» DATA UNDER STUDY
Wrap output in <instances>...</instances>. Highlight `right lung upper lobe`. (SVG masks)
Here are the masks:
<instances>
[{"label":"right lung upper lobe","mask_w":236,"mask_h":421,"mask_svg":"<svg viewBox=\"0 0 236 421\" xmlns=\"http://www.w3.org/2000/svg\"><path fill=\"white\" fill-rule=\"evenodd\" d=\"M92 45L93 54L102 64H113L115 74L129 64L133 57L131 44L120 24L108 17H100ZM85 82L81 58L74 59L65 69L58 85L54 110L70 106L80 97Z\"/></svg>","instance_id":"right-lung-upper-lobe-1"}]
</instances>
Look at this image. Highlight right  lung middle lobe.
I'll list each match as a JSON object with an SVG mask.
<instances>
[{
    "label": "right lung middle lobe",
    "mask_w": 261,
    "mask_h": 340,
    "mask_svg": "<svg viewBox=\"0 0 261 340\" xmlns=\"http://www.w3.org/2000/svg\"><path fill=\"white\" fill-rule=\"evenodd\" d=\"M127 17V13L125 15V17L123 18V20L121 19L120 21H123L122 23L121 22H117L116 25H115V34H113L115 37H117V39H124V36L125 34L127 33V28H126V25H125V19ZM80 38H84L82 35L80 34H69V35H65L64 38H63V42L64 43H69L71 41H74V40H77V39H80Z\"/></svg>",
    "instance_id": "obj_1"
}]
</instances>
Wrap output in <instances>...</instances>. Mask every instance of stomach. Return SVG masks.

» BRIEF
Take the entries and copy them out exactly.

» EXPECTED OUTPUT
Wrap output in <instances>...</instances>. Highlight `right lung upper lobe`. (SVG masks)
Here are the masks:
<instances>
[{"label":"right lung upper lobe","mask_w":236,"mask_h":421,"mask_svg":"<svg viewBox=\"0 0 236 421\" xmlns=\"http://www.w3.org/2000/svg\"><path fill=\"white\" fill-rule=\"evenodd\" d=\"M92 45L93 54L102 64H113L115 74L129 64L133 57L131 44L120 24L108 17H100ZM85 82L81 58L74 59L65 69L58 85L54 110L70 106L80 97Z\"/></svg>","instance_id":"right-lung-upper-lobe-1"}]
</instances>
Look at this image. Highlight right  lung middle lobe.
I'll list each match as a JSON object with an SVG mask.
<instances>
[{
    "label": "right lung middle lobe",
    "mask_w": 261,
    "mask_h": 340,
    "mask_svg": "<svg viewBox=\"0 0 261 340\" xmlns=\"http://www.w3.org/2000/svg\"><path fill=\"white\" fill-rule=\"evenodd\" d=\"M127 17V13L125 15V17L123 18V20L121 19L120 21H123L122 23L121 22H117L116 25H115V34H113L115 37H117V39H124V36L125 34L127 33V28H126V25H125V19ZM80 38H84L82 35L80 34H69V35H65L64 38H63V42L64 43H69L71 41H74V40H77V39H80Z\"/></svg>",
    "instance_id": "obj_1"
}]
</instances>
Wrap output in <instances>...</instances>. Mask every instance of stomach. Return SVG masks.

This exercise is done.